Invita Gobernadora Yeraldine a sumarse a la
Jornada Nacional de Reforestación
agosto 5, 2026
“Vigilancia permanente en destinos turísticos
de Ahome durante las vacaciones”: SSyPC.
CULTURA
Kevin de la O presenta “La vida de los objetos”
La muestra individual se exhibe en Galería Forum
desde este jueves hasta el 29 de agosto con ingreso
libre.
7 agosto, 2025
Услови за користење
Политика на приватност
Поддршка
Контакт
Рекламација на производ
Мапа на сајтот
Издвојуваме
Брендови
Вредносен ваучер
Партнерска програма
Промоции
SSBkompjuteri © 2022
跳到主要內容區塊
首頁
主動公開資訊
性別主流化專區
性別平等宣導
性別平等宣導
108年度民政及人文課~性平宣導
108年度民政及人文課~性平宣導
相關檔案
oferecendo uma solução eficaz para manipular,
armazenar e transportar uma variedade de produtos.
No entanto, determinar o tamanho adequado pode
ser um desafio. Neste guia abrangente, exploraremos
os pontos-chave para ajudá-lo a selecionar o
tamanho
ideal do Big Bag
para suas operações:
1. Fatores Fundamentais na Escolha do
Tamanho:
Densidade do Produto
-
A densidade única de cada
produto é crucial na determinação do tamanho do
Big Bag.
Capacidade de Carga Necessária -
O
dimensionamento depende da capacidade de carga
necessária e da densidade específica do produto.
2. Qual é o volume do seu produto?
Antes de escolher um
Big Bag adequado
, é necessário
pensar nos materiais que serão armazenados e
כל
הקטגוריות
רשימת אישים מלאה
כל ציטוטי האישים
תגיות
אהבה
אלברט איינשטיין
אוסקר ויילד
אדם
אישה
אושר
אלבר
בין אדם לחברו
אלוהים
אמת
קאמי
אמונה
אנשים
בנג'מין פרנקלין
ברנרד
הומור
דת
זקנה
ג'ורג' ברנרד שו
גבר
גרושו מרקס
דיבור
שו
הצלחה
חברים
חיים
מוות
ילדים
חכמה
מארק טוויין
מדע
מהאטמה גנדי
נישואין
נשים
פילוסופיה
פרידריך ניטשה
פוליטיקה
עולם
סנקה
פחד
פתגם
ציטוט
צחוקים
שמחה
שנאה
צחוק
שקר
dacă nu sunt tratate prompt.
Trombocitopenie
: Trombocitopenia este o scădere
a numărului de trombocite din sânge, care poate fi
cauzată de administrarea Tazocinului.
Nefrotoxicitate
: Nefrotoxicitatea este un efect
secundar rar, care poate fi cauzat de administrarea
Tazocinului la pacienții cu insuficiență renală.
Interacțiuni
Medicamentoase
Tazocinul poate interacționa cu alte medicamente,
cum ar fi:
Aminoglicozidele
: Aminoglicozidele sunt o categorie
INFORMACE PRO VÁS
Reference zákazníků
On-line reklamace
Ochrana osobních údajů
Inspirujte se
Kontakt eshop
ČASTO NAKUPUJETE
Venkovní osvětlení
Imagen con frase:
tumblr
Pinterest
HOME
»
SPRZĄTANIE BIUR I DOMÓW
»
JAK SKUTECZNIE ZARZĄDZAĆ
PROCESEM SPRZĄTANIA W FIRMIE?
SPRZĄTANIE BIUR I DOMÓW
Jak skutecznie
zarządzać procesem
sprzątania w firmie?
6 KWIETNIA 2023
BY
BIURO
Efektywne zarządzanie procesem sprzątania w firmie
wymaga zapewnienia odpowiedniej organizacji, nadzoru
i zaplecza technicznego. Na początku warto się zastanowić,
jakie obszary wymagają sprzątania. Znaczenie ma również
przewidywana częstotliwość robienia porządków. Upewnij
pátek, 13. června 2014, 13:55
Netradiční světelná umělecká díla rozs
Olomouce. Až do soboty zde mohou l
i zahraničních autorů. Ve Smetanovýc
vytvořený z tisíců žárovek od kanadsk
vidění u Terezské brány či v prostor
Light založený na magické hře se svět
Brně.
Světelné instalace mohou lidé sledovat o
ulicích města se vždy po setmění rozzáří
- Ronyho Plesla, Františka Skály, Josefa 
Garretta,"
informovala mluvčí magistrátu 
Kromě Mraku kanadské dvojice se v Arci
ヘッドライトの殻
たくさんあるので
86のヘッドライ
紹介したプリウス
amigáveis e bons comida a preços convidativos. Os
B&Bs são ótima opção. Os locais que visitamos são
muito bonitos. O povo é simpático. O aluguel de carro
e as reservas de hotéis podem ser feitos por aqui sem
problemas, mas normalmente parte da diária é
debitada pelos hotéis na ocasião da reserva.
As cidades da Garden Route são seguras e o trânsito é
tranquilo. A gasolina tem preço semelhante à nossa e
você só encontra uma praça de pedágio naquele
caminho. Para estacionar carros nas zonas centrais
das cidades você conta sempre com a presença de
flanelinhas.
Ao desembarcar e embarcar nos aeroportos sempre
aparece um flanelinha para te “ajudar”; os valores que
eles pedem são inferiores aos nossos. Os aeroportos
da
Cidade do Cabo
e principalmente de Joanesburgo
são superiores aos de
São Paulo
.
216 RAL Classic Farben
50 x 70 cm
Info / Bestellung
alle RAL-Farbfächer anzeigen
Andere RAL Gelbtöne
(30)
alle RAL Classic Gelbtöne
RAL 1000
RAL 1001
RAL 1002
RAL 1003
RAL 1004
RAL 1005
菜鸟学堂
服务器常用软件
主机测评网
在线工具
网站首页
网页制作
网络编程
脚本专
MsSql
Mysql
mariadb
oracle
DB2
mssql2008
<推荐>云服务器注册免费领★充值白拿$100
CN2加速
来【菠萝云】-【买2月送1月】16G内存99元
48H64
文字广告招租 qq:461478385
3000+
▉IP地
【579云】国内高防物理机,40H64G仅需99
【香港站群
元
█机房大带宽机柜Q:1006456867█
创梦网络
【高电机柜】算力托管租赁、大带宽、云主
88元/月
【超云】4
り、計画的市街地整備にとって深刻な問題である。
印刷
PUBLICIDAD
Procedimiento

Aim of the exercise → Nothing may be left out. Retype all the entries exactly.

Exercise output →
Invita Gobernadora Yeraldine a sumarse a la
Jornada Nacional de Reforestación
agosto 5, 2026
“Vigilancia permanente en destinos turísticos
de Ahome durante las vacaciones”: SSyPC.
CULTURA
Kevin de la O presenta “La vida de los objetos”
La muestra individual se exhibe en Galería Forum
desde este jueves hasta el 29 de agosto con ingreso
libre.
7 agosto, 2025
Услови за користење
Политика на приватност
Поддршка
Контакт
Рекламација на производ
Мапа на сајтот
Издвојуваме
Брендови
Вредносен ваучер
Партнерска програма
Промоции
SSBkompjuteri © 2022
跳到主要內容區塊
首頁
主動公開資訊
性別主流化專區
性別平等宣導
性別平等宣導
108年度民政及人文課~性平宣導
108年度民政及人文課~性平宣導
相關檔案
oferecendo uma solução eficaz para manipular,
armazenar e transportar uma variedade de produtos.
No entanto, determinar o tamanho adequado pode
ser um desafio. Neste guia abrangente, exploraremos
os pontos-chave para ajudá-lo a selecionar o
tamanho
ideal do Big Bag
para suas operações:
1. Fatores Fundamentais na Escolha do
Tamanho:
Densidade do Produto
-
A densidade única de cada
produto é crucial na determinação do tamanho do
Big Bag.
Capacidade de Carga Necessária -
O
dimensionamento depende da capacidade de carga
necessária e da densidade específica do produto.
2. Qual é o volume do seu produto?
Antes de escolher um
Big Bag adequado
, é necessário
pensar nos materiais que serão armazenados e
כל
הקטגוריות
רשימת אישים מלאה
כל ציטוטי האישים
תגיות
אהבה
אלברט איינשטיין
אוסקר ויילד
אדם
אישה
אושר
אלבר
בין אדם לחברו
אלוהים
אמת
קאמי
אמונה
אנשים
בנג'מין פרנקלין
ברנרד
הומור
דת
זקנה
ג'ורג' ברנרד שו
גבר
גרושו מרקס
דיבור
שו
הצלחה
חברים
חיים
מוות
ילדים
חכמה
מארק טוויין
מדע
מהאטמה גנדי
נישואין
נשים
פילוסופיה
פרידריך ניטשה
פוליטיקה
עולם
סנקה
פחד
פתגם
ציטוט
צחוקים
שמחה
שנאה
צחוק
שקר
dacă nu sunt tratate prompt.
Trombocitopenie
: Trombocitopenia este o scădere
a numărului de trombocite din sânge, care poate fi
cauzată de administrarea Tazocinului.
Nefrotoxicitate
: Nefrotoxicitatea este un efect
secundar rar, care poate fi cauzat de administrarea
Tazocinului la pacienții cu insuficiență renală.
Interacțiuni
Medicamentoase
Tazocinul poate interacționa cu alte medicamente,
cum ar fi:
Aminoglicozidele
: Aminoglicozidele sunt o categorie
INFORMACE PRO VÁS
Reference zákazníků
On-line reklamace
Ochrana osobních údajů
Inspirujte se
Kontakt eshop
ČASTO NAKUPUJETE
Venkovní osvětlení
Imagen con frase:
tumblr
Pinterest
HOME
»
SPRZĄTANIE BIUR I DOMÓW
»
JAK SKUTECZNIE ZARZĄDZAĆ
PROCESEM SPRZĄTANIA W FIRMIE?
SPRZĄTANIE BIUR I DOMÓW
Jak skutecznie
zarządzać procesem
sprzątania w firmie?
6 KWIETNIA 2023
BY
BIURO
Efektywne zarządzanie procesem sprzątania w firmie
wymaga zapewnienia odpowiedniej organizacji, nadzoru
i zaplecza technicznego. Na początku warto się zastanowić,
jakie obszary wymagają sprzątania. Znaczenie ma również
przewidywana częstotliwość robienia porządków. Upewnij
pátek, 13. června 2014, 13:55
Netradiční světelná umělecká díla rozs
Olomouce. Až do soboty zde mohou l
i zahraničních autorů. Ve Smetanovýc
vytvořený z tisíců žárovek od kanadsk
vidění u Terezské brány či v prostor
Light založený na magické hře se svět
Brně.
Světelné instalace mohou lidé sledovat o
ulicích města se vždy po setmění rozzáří
- Ronyho Plesla, Františka Skály, Josefa 
Garretta,"
informovala mluvčí magistrátu 
Kromě Mraku kanadské dvojice se v Arci
ヘッドライトの殻
たくさんあるので
86のヘッドライ
紹介したプリウス
amigáveis e bons comida a preços convidativos. Os
B&Bs são ótima opção. Os locais que visitamos são
muito bonitos. O povo é simpático. O aluguel de carro
e as reservas de hotéis podem ser feitos por aqui sem
problemas, mas normalmente parte da diária é
debitada pelos hotéis na ocasião da reserva.
As cidades da Garden Route são seguras e o trânsito é
tranquilo. A gasolina tem preço semelhante à nossa e
você só encontra uma praça de pedágio naquele
caminho. Para estacionar carros nas zonas centrais
das cidades você conta sempre com a presença de
flanelinhas.
Ao desembarcar e embarcar nos aeroportos sempre
aparece um flanelinha para te “ajudar”; os valores que
eles pedem são inferiores aos nossos. Os aeroportos
da
Cidade do Cabo
e principalmente de Joanesburgo
são superiores aos de
São Paulo
.
216 RAL Classic Farben
50 x 70 cm
Info / Bestellung
alle RAL-Farbfächer anzeigen
Andere RAL Gelbtöne
(30)
alle RAL Classic Gelbtöne
RAL 1000
RAL 1001
RAL 1002
RAL 1003
RAL 1004
RAL 1005
菜鸟学堂
服务器常用软件
主机测评网
在线工具
网站首页
网页制作
网络编程
脚本专
MsSql
Mysql
mariadb
oracle
DB2
mssql2008
<推荐>云服务器注册免费领★充值白拿$100
CN2加速
来【菠萝云】-【买2月送1月】16G内存99元
48H64
文字广告招租 qq:461478385
3000+
▉IP地
【579云】国内高防物理机,40H64G仅需99
【香港站群
元
█机房大带宽机柜Q:1006456867█
创梦网络
【高电机柜】算力托管租赁、大带宽、云主
88元/月
【超云】4
り、計画的市街地整備にとって深刻な問題である。
印刷
PUBLICIDAD
Procedimiento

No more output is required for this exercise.